■ Problem to work on:
Look through the records and copy every line in which "inkjet" appears.

■ The data:
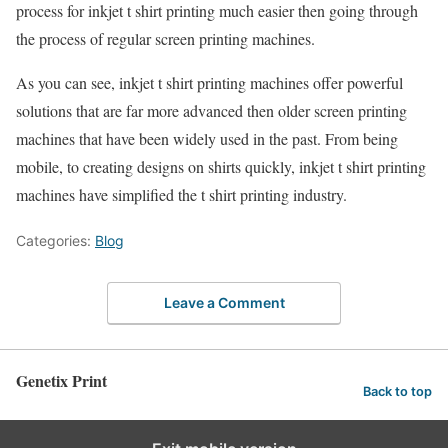
process for inkjet t shirt printing much easier then going through
the process of regular screen printing machines.
As you can see, inkjet t shirt printing machines offer powerful
solutions that are far more advanced then older screen printing
machines that have been widely used in the past. From being
mobile, to creating designs on shirts quickly, inkjet t shirt printing
machines have simplified the t shirt printing industry.
Categories:
Blog
Leave a Comment
Genetix Print
Back to top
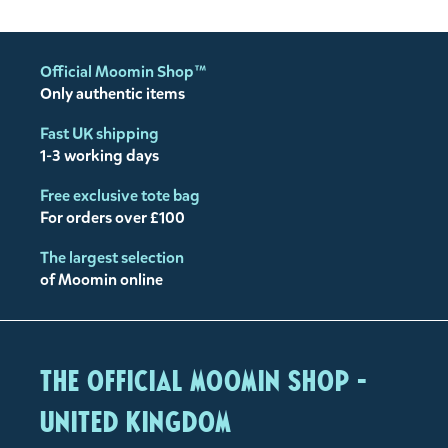
Official Moomin Shop™
Only authentic items
Fast UK shipping
1-3 working days
Free exclusive tote bag
For orders over £100
The largest selection
of Moomin online
The Official Moomin Shop -
United Kingdom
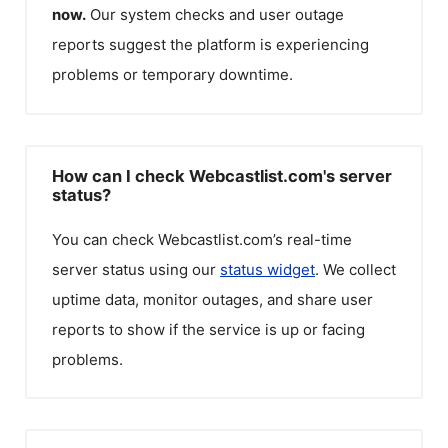
now.
Our system checks and user outage
reports suggest the platform is experiencing
problems or temporary downtime.
How can I check Webcastlist.com's server
status?
You can check
Webcastlist.com
’s real-time
server status using our
status widget
. We collect
uptime data, monitor outages, and share user
reports to show if the service is up or facing
problems.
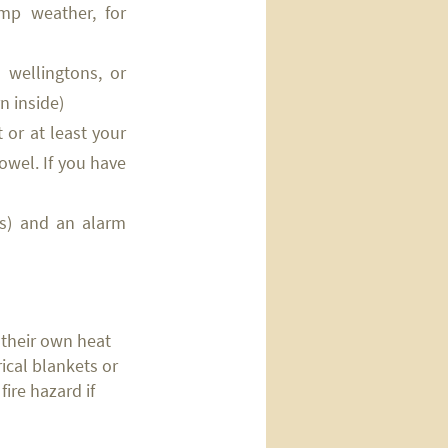
amp weather, for
, wellingtons, or
n inside)
 or at least your
owel. If you have
ths) and an alarm
 their own heat
rical blankets or
fire hazard if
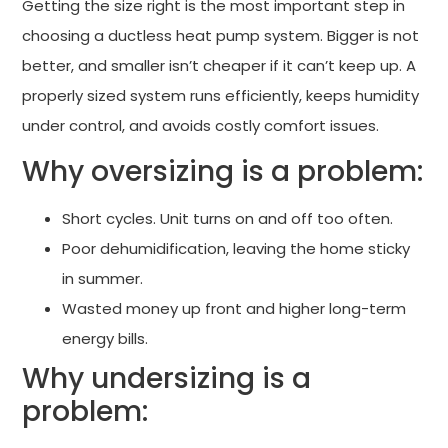
Getting the size right is the most important step in
choosing a ductless heat pump system. Bigger is not
better, and smaller isn’t cheaper if it can’t keep up. A
properly sized system runs efficiently, keeps humidity
under control, and avoids costly comfort issues.
Why oversizing is a problem:
Short cycles. Unit turns on and off too often.
Poor dehumidification, leaving the home sticky
in summer.
Wasted money up front and higher long-term
energy bills.
Why undersizing is a
problem:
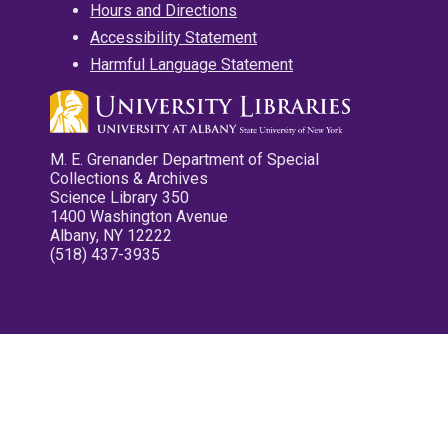
Hours and Directions
Accessibility Statement
Harmful Language Statement
M. E. Grenander Department of Special
Collections & Archives
Science Library 350
1400 Washington Avenue
Albany, NY 12222
(518) 437-3935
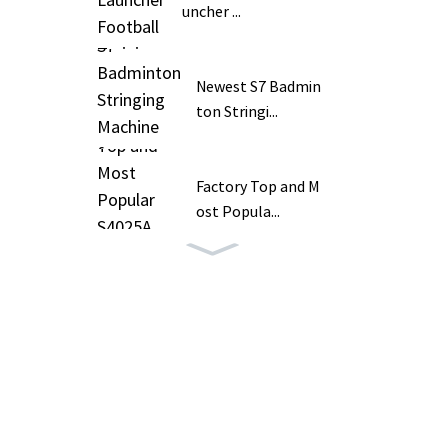
uncher ...
Newest S7 Badmin
ton Stringi...
Factory Top and M
ost Popula...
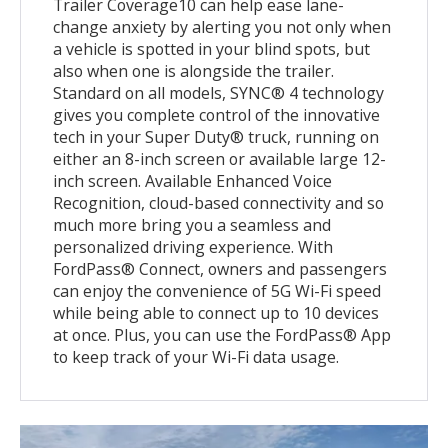
Trailer Coverage10 can help ease lane-
change anxiety by alerting you not only when
a vehicle is spotted in your blind spots, but
also when one is alongside the trailer.
Standard on all models, SYNC® 4 technology
gives you complete control of the innovative
tech in your Super Duty® truck, running on
either an 8-inch screen or available large 12-
inch screen. Available Enhanced Voice
Recognition, cloud-based connectivity and so
much more bring you a seamless and
personalized driving experience. With
FordPass® Connect, owners and passengers
can enjoy the convenience of 5G Wi-Fi speed
while being able to connect up to 10 devices
at once. Plus, you can use the FordPass® App
to keep track of your Wi-Fi data usage.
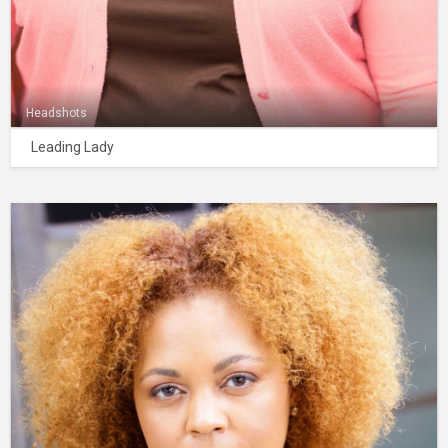
Headshots
Leading Lady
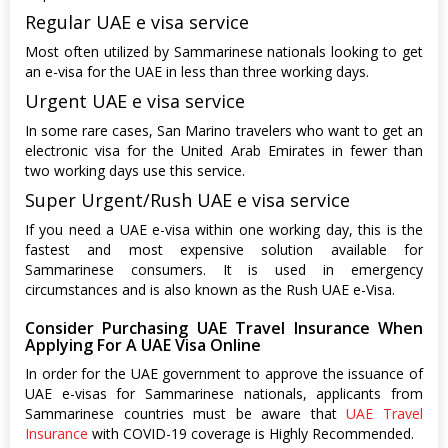
Regular UAE e visa service
Most often utilized by Sammarinese nationals looking to get
an e-visa for the UAE in less than three working days.
Urgent UAE e visa service
In some rare cases, San Marino travelers who want to get an
electronic visa for the United Arab Emirates in fewer than
two working days use this service.
Super Urgent/Rush UAE e visa service
If you need a UAE e-visa within one working day, this is the
fastest and most expensive solution available for
Sammarinese consumers. It is used in emergency
circumstances and is also known as the Rush UAE e-Visa.
Consider Purchasing UAE Travel Insurance When
Applying For A UAE Visa Online
In order for the UAE government to approve the issuance of
UAE e-visas for Sammarinese nationals, applicants from
Sammarinese countries must be aware that
UAE Travel
Insurance
with COVID-19 coverage is Highly Recommended.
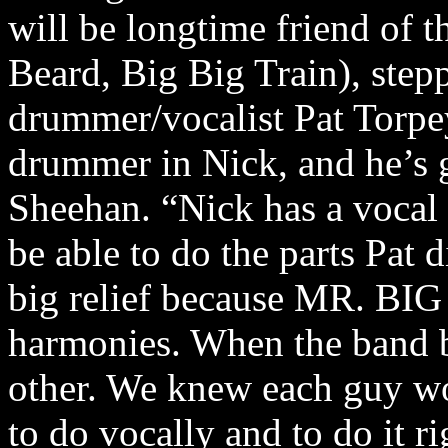
will be longtime friend of 
Beard, Big Big Train), step
drummer/vocalist Pat Torpe
drummer in Nick, and he’s g
Sheehan. “Nick has a vocal r
be able to do the parts Pat di
big relief because MR. BIG
harmonies. When the band b
other. We knew each guy w
to do vocally and to do it r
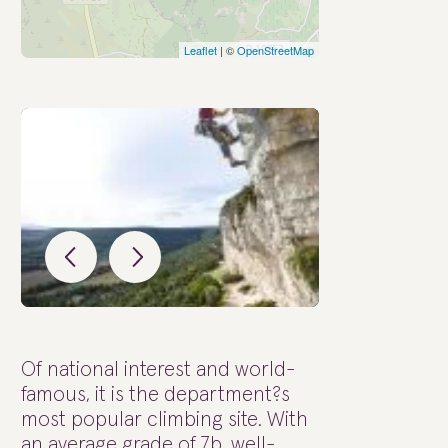
Leaflet
| ©
OpenStreetMap
Of national interest and world-
famous, it is the department?s
most popular climbing site. With
an average grade of 7b, well-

■ Written response:
process for inkjet t shirt printing much easier then going through
As you can see, inkjet t shirt printing machines offer powerful
mobile, to creating designs on shirts quickly, inkjet t shirt printing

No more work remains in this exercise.